In the middle we had a group of patients with discordant evaluation and specifically the group of patients with clinical evaluation of a favourable evolution of the disease, so we call them clinical low. So according to the physician the disease was not aggressive but we had the information that in this group of patients the level of CTC was high. So there was this discordance. So according to the protocol there were some patients in this situation who received chemotherapy and another part of this group of patients who received only hormonal treatment.  So this group of patients represented around 25%, a quarter, of the population.

What we observed clearly that in this group of patients there was a clear benefit of receiving chemotherapy compared to hormonal treatment. The update of the trial clearly demonstrated that there was also a superior clinically significant benefit in terms of overall survival in this group of patients receiving chemotherapy because their CTCs were high but the appearance of the disease clinically was favourable. So that was the main result of this study, showing that using CTC you could make a better decision for the patients in terms of strategy.

However, now the standard of treatment in first line for metastatic hormone receptor positive disease is to use a combination of CDK inhibitors and hormonal treatment. So we cannot say now that using CTC would be clearly useful in this situation and we will not change the new standard of treatment. So the clinical utility now with the new strategy which is used in general for this disease is no more of clear interest now. However, what we can say now is that the challenge of the discussion between and the choice between chemotherapy or a new treatment like antibody-drug conjugates that could be used in this population or to challenge the patient with the disease with a new hormonal treatment and specifically now with the SERDs, so this oestrogen receptor degrader, the first one is fulvestrant but there are new SERDs developed with some clinical evidence of benefit for the patient, can be used and some of them are used in monotherapy. So that could be an important field for the use of CTCs, use them, for example, to help to decide between starting after progression after the first line, including a CDK inhibitor, what should we do – should we re-challenge with another hormonal treatment or should we go directly to chemotherapy or maybe in a few years ADC. So we clearly believe that that could be a clinical utility for the CTC, to use them in this type of situation for the patient.

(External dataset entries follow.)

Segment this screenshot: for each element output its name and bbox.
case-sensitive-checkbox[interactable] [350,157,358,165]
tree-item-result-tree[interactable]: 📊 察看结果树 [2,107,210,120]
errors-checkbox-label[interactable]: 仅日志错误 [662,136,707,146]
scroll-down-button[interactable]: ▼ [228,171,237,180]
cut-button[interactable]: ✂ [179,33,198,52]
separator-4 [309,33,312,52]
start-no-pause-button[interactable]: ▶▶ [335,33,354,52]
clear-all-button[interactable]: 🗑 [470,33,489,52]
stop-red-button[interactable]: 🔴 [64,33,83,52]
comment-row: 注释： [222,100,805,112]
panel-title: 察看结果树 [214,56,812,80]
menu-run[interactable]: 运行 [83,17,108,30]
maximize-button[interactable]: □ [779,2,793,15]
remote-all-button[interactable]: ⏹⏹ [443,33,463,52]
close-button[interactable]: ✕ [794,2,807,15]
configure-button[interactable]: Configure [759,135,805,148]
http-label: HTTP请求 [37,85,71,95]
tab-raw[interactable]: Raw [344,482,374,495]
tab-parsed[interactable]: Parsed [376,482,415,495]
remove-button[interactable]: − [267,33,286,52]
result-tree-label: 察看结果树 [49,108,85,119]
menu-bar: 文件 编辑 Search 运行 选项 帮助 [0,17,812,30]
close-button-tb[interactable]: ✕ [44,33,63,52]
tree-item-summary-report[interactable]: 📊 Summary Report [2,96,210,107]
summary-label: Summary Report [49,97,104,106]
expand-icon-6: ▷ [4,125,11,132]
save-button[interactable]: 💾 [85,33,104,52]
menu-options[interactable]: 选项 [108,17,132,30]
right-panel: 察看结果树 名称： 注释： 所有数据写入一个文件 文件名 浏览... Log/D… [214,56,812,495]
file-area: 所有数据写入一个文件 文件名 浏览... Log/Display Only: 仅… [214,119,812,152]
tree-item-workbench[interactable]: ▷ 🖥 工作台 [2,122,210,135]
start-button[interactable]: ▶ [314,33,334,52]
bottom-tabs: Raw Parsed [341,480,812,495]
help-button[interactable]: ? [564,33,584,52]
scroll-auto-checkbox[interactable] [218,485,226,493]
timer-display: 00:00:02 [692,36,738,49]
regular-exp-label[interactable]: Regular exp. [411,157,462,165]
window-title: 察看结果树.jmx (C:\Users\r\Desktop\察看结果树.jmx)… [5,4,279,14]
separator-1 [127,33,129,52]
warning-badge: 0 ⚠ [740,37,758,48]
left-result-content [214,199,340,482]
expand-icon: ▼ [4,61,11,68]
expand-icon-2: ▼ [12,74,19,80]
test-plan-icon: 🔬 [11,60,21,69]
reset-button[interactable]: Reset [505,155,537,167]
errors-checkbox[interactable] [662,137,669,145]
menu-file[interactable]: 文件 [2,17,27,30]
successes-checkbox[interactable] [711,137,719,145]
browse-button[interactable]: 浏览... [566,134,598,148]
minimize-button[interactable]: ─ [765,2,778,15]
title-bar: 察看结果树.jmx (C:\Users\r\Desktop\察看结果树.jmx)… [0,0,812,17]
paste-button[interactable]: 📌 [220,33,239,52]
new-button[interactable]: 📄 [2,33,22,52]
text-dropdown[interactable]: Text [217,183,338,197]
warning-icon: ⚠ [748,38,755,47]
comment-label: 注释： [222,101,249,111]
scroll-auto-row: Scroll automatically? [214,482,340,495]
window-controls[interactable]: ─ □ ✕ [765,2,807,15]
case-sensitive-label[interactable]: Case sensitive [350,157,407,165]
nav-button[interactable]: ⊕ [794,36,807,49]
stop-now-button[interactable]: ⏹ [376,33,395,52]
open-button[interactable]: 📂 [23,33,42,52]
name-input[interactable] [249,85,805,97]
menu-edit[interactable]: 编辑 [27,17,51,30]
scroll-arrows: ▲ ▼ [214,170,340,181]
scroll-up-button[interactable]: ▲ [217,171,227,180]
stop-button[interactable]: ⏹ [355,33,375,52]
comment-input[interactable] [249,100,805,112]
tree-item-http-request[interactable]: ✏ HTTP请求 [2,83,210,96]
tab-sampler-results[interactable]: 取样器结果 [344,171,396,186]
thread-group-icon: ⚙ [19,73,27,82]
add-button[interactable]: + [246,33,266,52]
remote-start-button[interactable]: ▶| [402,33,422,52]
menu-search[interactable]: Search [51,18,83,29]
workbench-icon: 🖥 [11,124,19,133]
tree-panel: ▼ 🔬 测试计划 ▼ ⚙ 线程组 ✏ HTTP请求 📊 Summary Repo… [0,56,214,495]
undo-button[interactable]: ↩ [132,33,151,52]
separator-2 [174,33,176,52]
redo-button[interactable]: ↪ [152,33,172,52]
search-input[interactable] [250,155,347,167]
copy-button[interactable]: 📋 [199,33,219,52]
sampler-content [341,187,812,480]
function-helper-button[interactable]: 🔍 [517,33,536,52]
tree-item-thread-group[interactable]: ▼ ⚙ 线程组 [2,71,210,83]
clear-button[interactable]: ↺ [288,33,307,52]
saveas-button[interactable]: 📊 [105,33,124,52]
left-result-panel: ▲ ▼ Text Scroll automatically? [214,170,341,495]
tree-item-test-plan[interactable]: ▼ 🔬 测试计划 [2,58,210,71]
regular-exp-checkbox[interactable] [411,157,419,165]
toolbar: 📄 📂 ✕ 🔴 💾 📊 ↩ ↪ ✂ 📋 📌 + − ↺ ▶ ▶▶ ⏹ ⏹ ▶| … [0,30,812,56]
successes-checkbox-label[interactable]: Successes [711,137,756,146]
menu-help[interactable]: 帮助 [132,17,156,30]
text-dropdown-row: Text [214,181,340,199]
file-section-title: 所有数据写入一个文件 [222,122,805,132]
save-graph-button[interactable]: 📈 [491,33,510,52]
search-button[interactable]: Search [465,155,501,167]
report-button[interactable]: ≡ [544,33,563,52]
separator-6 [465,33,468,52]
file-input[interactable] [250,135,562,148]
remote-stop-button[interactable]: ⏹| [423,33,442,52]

So, in conclusion, with the design of the study, and it was a discussion by Professor Dan Hayes was a discussant of this presentation, who clearly said we are nearly there for the demonstration of the clinical utility of CDC and with a high level of evidence because it was a prospective trial but not clearly in first line but maybe in the other line where we need to have a new biomarker to decide which patients will clearly benefit of less aggressive treatment like hormonal treatment of new generation or to go directly to chemotherapy because the disease is clearly aggressive and there will be rapid progression of the disease.

So that would be what I could say about this STIC METABREAST study and we think that there is still a lot of interest in the development of the use of CTC in the management of metastatic disease.

This study was run supported by an academic grant from the French Government and several centres in France participated in this study. It’s also in the field of a society which is the European Liquid Biopsy Society which is also involved and several investigators are part of this society.